Blood Tint ~ Part 23

{Start with Part 1}

Blood Tint ~ Part 23

“We’d been in port for a fortnight,” Daci continued, “and a demon had killed my quartermaster– and not just ‘a’ demon, but the dockworkers all called it the Demon. Investigating the city night led me to believe a vampire might be responsible. I took it as my responsibility to deal with it. I’d ridded more than one county of rogues before, usually with the help of others, like-minded. Still, it had to be done.

“You were a… vampire hunter?” Neave asked, a quirk of a smile despite the seriousness.

“In both senses of the word, Darling, though not in some time. Nonetheless, Alak wasn’t hard to find.”

“I knew how to hide,” I said, “and fight if I was found, but from and against normal people, not my own kind.”

“Alak was strong physically, but also terribly weak at the same time. The psychic lack in him took away so many of his senses along with his sense. I found him in an abandoned farm house a few miles from the city.”

“Abandoned, most likely, because of me.”

“Not necessary, Alak,” Daci said evenly, and I recognized the tone. I was recriminating, and she was telling me not to. “But the place did smell strongly of him, and those he’d taken there. I knew I was right, then, and knew I had to kill him.”

Neave almost interrupted there, I could tell in my defense, but caught herself after looking over at me.
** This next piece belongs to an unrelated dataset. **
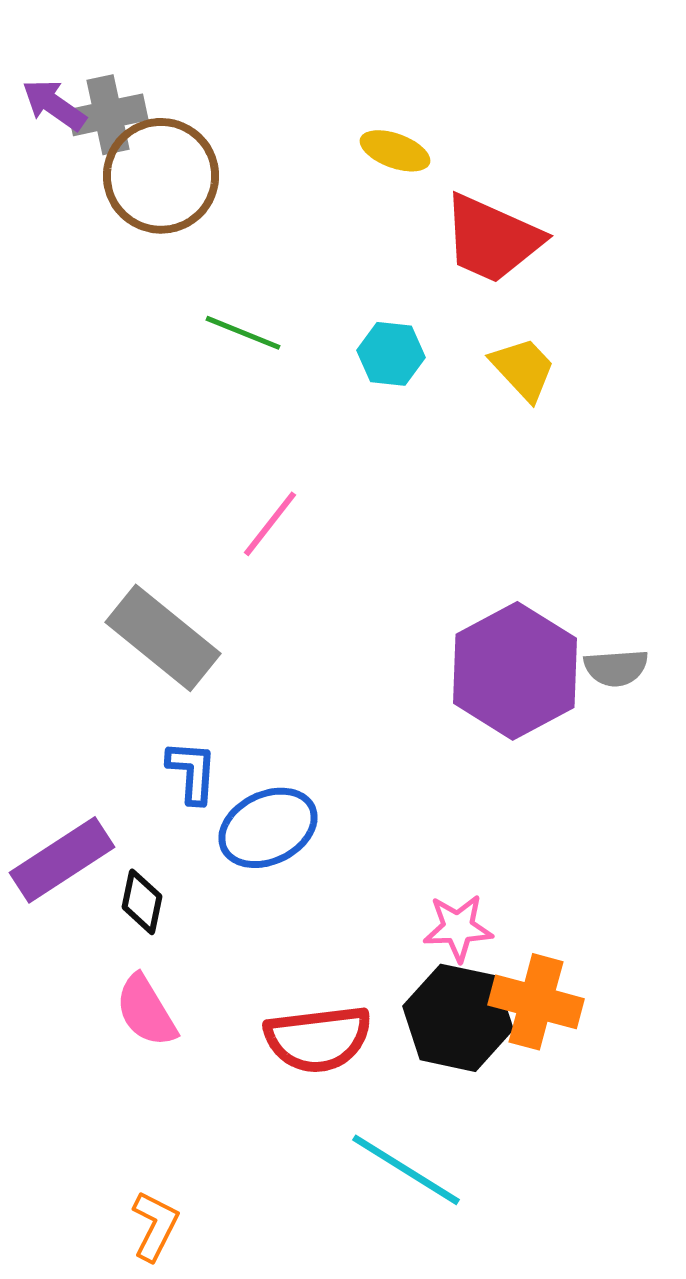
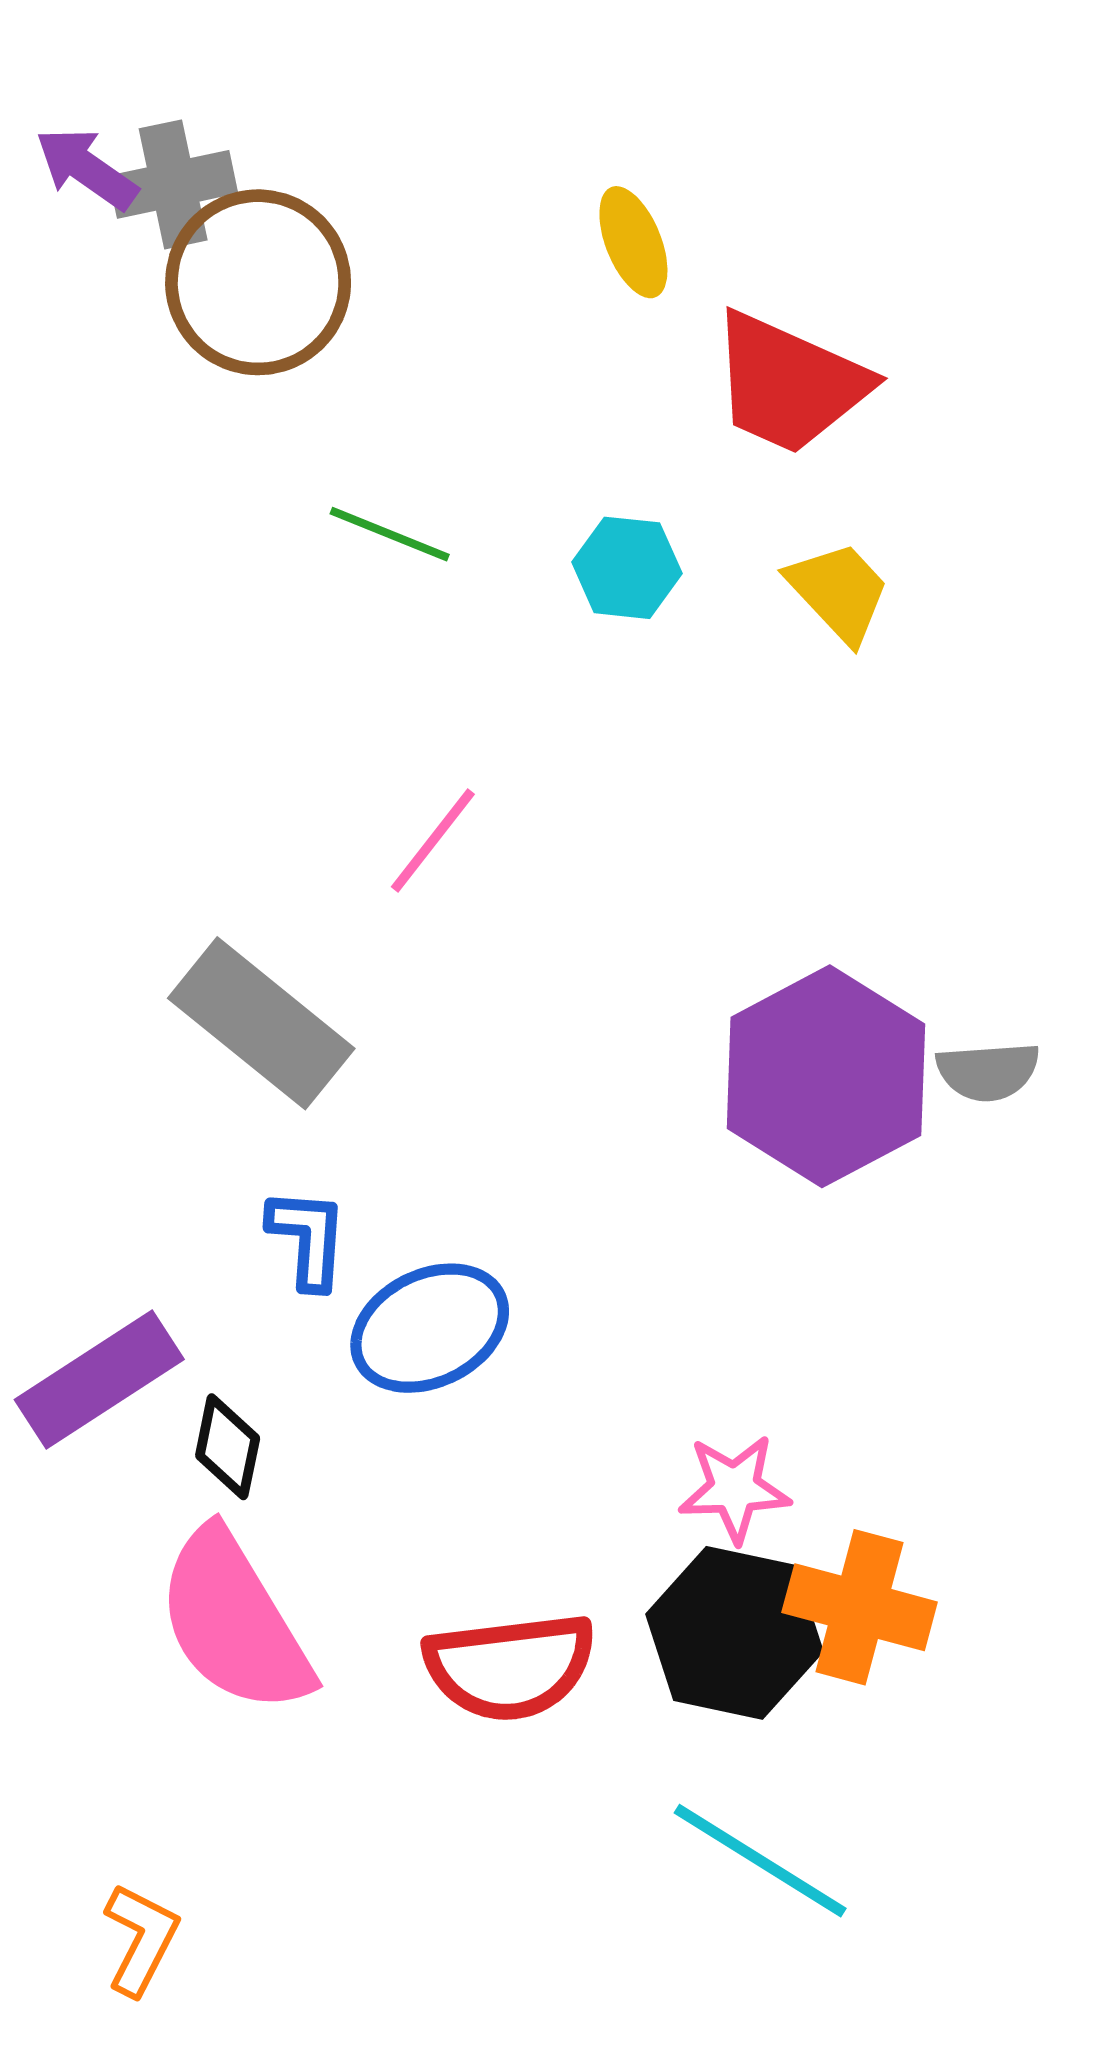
yellow ellipse: (395, 151) -> (633, 242), turned 48
pink semicircle: (146, 1011) -> (234, 1622), size x1.6
cyan line: (406, 1170) -> (760, 1861), moved
orange L-shape: (155, 1226) -> (141, 1939), moved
“We fought. Alak was strong and fast, but mad, and I was experienced and faster.”

“She had me pinned, beaten, a knife to my neck. We heal fast and sure, but not from decapitation or something equally catastrophic.”

Daci and I both paused there. I remembered the sorrowful ice in her eyes, steeled to put down a rabid dog.

“But, clearly, you didn’t, Daciana,” Neave prompted.

“No.”

“Why?”

Daci still looked at me.

“I saw something in him. Beyond his madness and pain, his crushing loss; and beyond that something else. He didn’t _feel_ dark-driven. He had a, nobility? A potential? After all this time, I still don’t have the words for it. But, even as my blade nicked his throat, I decided on a different course of action. I was long tired of death – of humankind and ours. If Alak was what I began to think, then, perhaps, I could rescue him from what he’d become. If I couldn’t, I knew I’d have to kill him despite, but I felt I had to try. I would take him away, bring him home, bring him back to himself.”

“You subdued him?”

“After a fashion. Remember, Alak had been missing something vital for a longer than he could remember. A starving man looks kindly upon she who feeds him.”

“So…”

“I fucked him unconscious. Quite literally. Even secondhand, filtered through me, the intensity of _pleasure_ transmitted through the act was-“

“Overwhelming,” I finished. “This memory is seared in me, Neave. I’d been certain I was about to die, finally – almost gratefully – and then my vanquisher is straddling me, cutting my rags away and enveloping me with hand, then mouth, then cunt. I could have struck back, fought, but her feelings, the emanations of pleasure, lust, and pleasure, flattened me. I thought then I was going to die a different way, and when I didn’t, when I found I was more alive than I could remember, I thought Daci was a goddess.”

Daci smiled.

“It took a long time to get back to Dimir, and much longer still to bring Alak out of the haze he’d been living in for so long. Back then it would have been called almost resurrection. Today more like restoration.”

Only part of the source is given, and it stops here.